Этот первый концерт, состоявшийся 8 июня 1945 года в присутствии многочисленной неравнодушной публики, позволил, по общему мнению, восстановить репутацию французского сектора и вознести наш хор до уровня конкурентов — венгерских, румынских и, что мы принимали особенно близко к сердцу, немецких…

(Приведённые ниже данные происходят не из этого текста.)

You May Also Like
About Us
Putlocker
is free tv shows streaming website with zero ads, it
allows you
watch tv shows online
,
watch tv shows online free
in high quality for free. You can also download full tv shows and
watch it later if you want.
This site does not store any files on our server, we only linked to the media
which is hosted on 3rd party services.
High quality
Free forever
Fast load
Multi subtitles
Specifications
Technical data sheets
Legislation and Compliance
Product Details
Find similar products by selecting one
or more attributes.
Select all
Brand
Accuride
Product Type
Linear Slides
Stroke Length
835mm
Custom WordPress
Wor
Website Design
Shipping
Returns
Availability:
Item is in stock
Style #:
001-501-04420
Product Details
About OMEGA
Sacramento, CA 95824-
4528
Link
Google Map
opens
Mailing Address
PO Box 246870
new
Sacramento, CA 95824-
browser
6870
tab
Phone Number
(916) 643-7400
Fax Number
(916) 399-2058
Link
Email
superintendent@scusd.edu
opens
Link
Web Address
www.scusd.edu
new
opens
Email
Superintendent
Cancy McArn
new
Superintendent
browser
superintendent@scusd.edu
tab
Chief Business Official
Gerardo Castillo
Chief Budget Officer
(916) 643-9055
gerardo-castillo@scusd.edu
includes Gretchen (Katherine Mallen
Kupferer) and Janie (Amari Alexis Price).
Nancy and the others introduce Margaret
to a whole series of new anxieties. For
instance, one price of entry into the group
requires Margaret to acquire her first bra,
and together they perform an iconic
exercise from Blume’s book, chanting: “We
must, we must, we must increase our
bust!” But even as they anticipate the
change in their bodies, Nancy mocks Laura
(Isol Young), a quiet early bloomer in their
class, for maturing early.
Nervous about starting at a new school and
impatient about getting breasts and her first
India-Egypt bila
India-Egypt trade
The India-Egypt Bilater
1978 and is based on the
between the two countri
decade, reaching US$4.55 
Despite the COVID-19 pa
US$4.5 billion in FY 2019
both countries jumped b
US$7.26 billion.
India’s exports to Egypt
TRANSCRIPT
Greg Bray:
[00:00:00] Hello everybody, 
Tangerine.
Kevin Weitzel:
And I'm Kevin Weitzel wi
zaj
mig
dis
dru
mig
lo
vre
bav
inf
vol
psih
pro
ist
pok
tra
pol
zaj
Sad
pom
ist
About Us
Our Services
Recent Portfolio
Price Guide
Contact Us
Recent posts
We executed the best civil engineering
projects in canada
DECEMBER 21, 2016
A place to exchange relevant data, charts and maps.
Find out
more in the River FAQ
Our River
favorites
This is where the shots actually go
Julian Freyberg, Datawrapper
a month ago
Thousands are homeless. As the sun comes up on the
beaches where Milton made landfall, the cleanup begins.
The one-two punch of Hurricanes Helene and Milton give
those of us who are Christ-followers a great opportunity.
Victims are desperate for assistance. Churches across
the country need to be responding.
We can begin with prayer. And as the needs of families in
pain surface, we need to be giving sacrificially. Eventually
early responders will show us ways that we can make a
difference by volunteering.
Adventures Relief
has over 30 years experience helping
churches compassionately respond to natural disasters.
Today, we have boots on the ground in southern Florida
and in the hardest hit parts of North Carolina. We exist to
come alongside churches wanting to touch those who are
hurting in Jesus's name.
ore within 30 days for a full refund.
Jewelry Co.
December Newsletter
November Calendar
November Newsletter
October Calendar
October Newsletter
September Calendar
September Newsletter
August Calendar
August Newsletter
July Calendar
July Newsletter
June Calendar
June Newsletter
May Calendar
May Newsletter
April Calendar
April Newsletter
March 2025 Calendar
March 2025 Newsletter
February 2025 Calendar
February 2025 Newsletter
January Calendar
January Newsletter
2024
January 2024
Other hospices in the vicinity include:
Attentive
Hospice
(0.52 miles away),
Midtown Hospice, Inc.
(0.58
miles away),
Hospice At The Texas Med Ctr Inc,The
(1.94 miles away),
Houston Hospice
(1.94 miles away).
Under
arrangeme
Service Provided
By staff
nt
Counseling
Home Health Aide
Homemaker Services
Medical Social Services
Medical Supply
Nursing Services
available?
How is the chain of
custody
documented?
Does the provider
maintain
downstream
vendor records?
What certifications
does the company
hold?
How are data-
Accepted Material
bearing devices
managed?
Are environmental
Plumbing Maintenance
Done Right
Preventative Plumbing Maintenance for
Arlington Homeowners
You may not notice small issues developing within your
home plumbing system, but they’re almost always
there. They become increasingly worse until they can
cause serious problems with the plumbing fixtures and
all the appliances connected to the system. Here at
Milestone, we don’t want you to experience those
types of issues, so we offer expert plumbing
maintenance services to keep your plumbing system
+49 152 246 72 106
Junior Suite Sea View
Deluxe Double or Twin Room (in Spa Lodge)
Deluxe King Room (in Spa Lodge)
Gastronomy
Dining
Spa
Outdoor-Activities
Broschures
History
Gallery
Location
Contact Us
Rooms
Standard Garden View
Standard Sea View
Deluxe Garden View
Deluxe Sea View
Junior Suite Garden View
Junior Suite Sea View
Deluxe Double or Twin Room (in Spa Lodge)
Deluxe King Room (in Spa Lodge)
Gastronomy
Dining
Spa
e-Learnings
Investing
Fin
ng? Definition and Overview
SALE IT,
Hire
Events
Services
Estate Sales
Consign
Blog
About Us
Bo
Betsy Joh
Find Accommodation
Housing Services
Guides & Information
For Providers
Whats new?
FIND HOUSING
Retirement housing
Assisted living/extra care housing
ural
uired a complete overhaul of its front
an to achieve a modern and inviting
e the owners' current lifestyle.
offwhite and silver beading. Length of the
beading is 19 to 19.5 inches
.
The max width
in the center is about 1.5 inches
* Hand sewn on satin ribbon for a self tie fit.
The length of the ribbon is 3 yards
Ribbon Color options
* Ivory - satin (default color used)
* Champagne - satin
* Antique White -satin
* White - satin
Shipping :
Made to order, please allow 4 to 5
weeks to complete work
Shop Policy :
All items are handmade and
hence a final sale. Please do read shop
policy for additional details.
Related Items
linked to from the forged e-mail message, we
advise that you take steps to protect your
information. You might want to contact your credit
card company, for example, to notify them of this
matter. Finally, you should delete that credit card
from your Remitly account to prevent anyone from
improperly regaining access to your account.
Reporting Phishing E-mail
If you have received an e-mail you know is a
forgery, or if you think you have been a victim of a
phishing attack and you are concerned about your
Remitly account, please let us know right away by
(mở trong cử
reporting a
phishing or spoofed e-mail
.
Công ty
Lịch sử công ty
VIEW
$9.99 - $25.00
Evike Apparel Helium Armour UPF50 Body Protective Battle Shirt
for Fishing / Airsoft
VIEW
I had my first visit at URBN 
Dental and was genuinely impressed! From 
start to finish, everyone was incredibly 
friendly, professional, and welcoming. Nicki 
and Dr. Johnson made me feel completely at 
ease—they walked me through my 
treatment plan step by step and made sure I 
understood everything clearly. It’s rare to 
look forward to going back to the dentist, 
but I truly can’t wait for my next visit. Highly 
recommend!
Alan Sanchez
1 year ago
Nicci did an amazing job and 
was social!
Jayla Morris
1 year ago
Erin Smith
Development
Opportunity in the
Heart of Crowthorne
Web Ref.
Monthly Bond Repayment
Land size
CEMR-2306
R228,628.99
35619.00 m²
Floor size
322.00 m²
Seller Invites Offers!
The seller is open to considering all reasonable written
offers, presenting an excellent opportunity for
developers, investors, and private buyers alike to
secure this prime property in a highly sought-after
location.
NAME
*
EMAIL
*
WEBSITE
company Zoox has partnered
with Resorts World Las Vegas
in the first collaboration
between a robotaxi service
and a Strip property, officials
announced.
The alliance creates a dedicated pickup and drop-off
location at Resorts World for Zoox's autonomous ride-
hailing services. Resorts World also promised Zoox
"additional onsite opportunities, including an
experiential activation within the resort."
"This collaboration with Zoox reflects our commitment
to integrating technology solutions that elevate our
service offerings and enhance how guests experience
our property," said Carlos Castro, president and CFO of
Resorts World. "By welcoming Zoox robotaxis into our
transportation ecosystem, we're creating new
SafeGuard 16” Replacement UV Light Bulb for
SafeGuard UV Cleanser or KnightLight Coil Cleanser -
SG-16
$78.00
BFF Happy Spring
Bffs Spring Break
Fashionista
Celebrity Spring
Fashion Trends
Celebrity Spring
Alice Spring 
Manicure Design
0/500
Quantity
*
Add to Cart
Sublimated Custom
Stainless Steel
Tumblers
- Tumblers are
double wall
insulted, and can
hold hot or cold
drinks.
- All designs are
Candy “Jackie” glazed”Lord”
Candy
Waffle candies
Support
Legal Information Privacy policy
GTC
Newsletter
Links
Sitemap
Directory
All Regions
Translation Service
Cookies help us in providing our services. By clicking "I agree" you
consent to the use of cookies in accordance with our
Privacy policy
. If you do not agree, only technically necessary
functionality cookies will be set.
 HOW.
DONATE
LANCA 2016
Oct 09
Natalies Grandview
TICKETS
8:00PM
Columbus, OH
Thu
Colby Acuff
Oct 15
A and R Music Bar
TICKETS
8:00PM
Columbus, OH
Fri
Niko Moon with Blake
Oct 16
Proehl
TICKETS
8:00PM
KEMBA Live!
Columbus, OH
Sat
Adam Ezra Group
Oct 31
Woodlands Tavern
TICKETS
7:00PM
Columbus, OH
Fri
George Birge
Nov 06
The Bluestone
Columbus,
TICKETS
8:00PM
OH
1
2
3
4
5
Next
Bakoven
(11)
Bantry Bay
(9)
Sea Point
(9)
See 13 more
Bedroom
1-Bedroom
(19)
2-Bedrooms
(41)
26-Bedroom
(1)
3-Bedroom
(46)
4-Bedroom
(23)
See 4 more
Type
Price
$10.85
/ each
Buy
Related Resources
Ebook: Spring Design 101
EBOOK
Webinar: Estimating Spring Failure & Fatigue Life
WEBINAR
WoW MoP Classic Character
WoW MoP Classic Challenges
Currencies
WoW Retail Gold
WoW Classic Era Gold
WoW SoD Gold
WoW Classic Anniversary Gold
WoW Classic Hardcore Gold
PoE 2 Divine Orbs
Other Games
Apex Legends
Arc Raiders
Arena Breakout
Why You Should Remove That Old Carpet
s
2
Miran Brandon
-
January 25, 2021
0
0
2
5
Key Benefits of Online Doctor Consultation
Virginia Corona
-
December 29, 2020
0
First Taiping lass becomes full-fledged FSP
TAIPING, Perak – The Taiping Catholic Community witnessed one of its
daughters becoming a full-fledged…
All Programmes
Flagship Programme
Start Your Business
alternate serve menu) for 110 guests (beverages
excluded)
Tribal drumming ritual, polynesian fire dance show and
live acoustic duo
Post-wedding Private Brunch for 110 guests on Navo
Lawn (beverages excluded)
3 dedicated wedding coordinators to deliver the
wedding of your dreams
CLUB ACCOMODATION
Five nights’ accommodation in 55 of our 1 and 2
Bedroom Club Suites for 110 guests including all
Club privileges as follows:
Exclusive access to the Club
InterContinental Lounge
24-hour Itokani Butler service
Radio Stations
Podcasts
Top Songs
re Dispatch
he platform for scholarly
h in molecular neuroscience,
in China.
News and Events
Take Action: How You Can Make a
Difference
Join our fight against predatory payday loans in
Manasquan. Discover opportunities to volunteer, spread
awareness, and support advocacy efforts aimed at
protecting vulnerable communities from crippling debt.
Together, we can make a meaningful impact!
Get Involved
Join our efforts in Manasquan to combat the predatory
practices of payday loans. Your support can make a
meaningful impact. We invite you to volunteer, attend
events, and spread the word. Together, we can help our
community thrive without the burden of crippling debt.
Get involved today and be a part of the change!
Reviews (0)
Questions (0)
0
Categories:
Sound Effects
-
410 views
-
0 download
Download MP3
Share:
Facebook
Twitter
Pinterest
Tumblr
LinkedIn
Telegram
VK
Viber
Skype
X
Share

Ноты, записанные Шарлем Митчи по слуху в лагере и вывезенные во Францию
Как и в гражданской жизни, во французском секторе имелись и критики, члены IGIA, которые в своих статьях, написанных на дощечках в бараке-библиотеке, выносили своё суждение о мероприятиях разных национальностей. В рецензии критика Фашо можно прочесть следующие строки:
«Французская культурная группа только что подняла планку очень высоко, представив один из самых лучших концертов в лагере… Действительно, вчера наши товарищи, взявшие на себя неблагодарное дело развлекать заключённых, слишком часто находящихся в мрачном настроении, заслужили уважение, поскольку слушатели вышли из зала довольными и с радостью в сердце».
Программа концерта 8 июня 1945 года
Русское начальство очень поддерживало культурные мероприятия и присутствовало на всех наших концертах. Больше всего им нравилось попурри из французских и русских народных песен, которое я переложил для хора и оркестра и которое расположило в мою сторону молодого лейтенанта Маленкова. Его оценка впоследствии оказалась для меня очень полезной.
Я прибавлю ещё, что эти концерты — всего их было три — с большим вкусом и остроумием вёл Эжен Сент-Эв, весьма симпатичный член Клуба.